> Problem to work on
All the lines below need to be transcribed exactly. Pictures get left out.
┌─ Data to process
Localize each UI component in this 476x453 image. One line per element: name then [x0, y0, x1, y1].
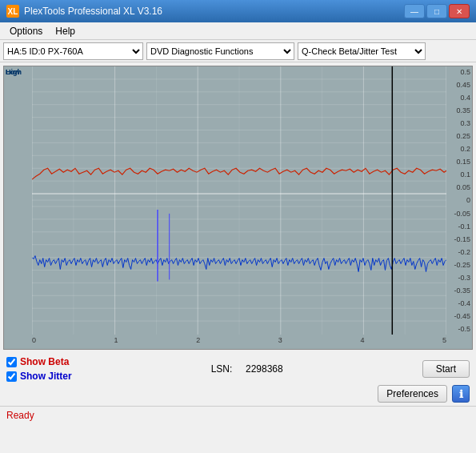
- show-beta-checkbox[interactable]: [6, 357, 17, 367]
- lsn-label: LSN:: [211, 363, 233, 375]
- app-icon: XL: [6, 5, 19, 18]
- show-jitter-label[interactable]: Show Jitter: [6, 371, 72, 382]
- lsn-value: 2298368: [246, 363, 283, 375]
- close-button[interactable]: ✕: [449, 4, 470, 18]
- bottom-row-2: Preferences ℹ: [6, 385, 470, 403]
- preferences-button[interactable]: Preferences: [378, 385, 447, 403]
- drive-select[interactable]: HA:5 ID:0 PX-760A: [3, 42, 143, 60]
- lsn-area: LSN: 2298368: [211, 363, 283, 375]
- chart-canvas: [32, 66, 446, 335]
- function-select[interactable]: DVD Diagnostic Functions: [146, 42, 294, 60]
- show-jitter-checkbox[interactable]: [6, 371, 17, 382]
- bottom-panel: Show Beta Show Jitter LSN: 2298368 Start…: [0, 353, 476, 406]
- menu-options[interactable]: Options: [3, 24, 49, 38]
- status-text: Ready: [6, 410, 34, 421]
- info-button[interactable]: ℹ: [452, 385, 470, 403]
- menu-help[interactable]: Help: [49, 24, 82, 38]
- bottom-row-1: Show Beta Show Jitter LSN: 2298368 Start: [6, 356, 470, 382]
- x-axis: 0 1 2 3 4 5: [32, 335, 446, 349]
- status-bar: Ready: [0, 406, 476, 423]
- window-title: PlexTools Professional XL V3.16: [24, 6, 162, 17]
- menu-bar: Options Help: [0, 22, 476, 40]
- window-controls: — □ ✕: [404, 4, 470, 18]
- chart-svg: [32, 66, 446, 335]
- minimize-button[interactable]: —: [404, 4, 425, 18]
- title-bar: XL PlexTools Professional XL V3.16 — □ ✕: [0, 0, 476, 22]
- show-beta-label[interactable]: Show Beta: [6, 356, 72, 367]
- y-axis-right: 0.5 0.45 0.4 0.35 0.3 0.25 0.2 0.15 0.1 …: [446, 66, 472, 335]
- start-button[interactable]: Start: [422, 360, 470, 378]
- maximize-button[interactable]: □: [426, 4, 447, 18]
- chart-area: High Low 0.5 0.45 0.4 0.35 0.3 0.25 0.2 …: [3, 66, 473, 350]
- toolbar: HA:5 ID:0 PX-760A DVD Diagnostic Functio…: [0, 40, 476, 62]
- y-axis-bottom-label: Low: [4, 66, 32, 335]
- test-select[interactable]: Q-Check Beta/Jitter Test: [298, 42, 426, 60]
└─
> Result of this task
Localize each UI component in this 476x453 image. One line per element: name then [x0, y0, x1, y1].
- show-beta-checkbox[interactable]: [6, 357, 17, 367]
- lsn-label: LSN:: [211, 363, 233, 375]
- app-icon: XL: [6, 5, 19, 18]
- show-jitter-label[interactable]: Show Jitter: [6, 371, 72, 382]
- lsn-value: 2298368: [246, 363, 283, 375]
- close-button[interactable]: ✕: [449, 4, 470, 18]
- bottom-row-2: Preferences ℹ: [6, 385, 470, 403]
- preferences-button[interactable]: Preferences: [378, 385, 447, 403]
- drive-select[interactable]: HA:5 ID:0 PX-760A: [3, 42, 143, 60]
- lsn-area: LSN: 2298368: [211, 363, 283, 375]
- chart-canvas: [32, 66, 446, 335]
- function-select[interactable]: DVD Diagnostic Functions: [146, 42, 294, 60]
- show-jitter-checkbox[interactable]: [6, 371, 17, 382]
- bottom-panel: Show Beta Show Jitter LSN: 2298368 Start…: [0, 353, 476, 406]
- menu-options[interactable]: Options: [3, 24, 49, 38]
- status-text: Ready: [6, 410, 34, 421]
- info-button[interactable]: ℹ: [452, 385, 470, 403]
- menu-help[interactable]: Help: [49, 24, 82, 38]
- bottom-row-1: Show Beta Show Jitter LSN: 2298368 Start: [6, 356, 470, 382]
- x-axis: 0 1 2 3 4 5: [32, 335, 446, 349]
- status-bar: Ready: [0, 406, 476, 423]
- window-title: PlexTools Professional XL V3.16: [24, 6, 162, 17]
- menu-bar: Options Help: [0, 22, 476, 40]
- window-controls: — □ ✕: [404, 4, 470, 18]
- chart-svg: [32, 66, 446, 335]
- minimize-button[interactable]: —: [404, 4, 425, 18]
- title-bar: XL PlexTools Professional XL V3.16 — □ ✕: [0, 0, 476, 22]
- show-beta-label[interactable]: Show Beta: [6, 356, 72, 367]
- y-axis-right: 0.5 0.45 0.4 0.35 0.3 0.25 0.2 0.15 0.1 …: [446, 66, 472, 335]
- start-button[interactable]: Start: [422, 360, 470, 378]
- maximize-button[interactable]: □: [426, 4, 447, 18]
- chart-area: High Low 0.5 0.45 0.4 0.35 0.3 0.25 0.2 …: [3, 66, 473, 350]
- toolbar: HA:5 ID:0 PX-760A DVD Diagnostic Functio…: [0, 40, 476, 62]
- y-axis-bottom-label: Low: [4, 66, 32, 335]
- test-select[interactable]: Q-Check Beta/Jitter Test: [298, 42, 426, 60]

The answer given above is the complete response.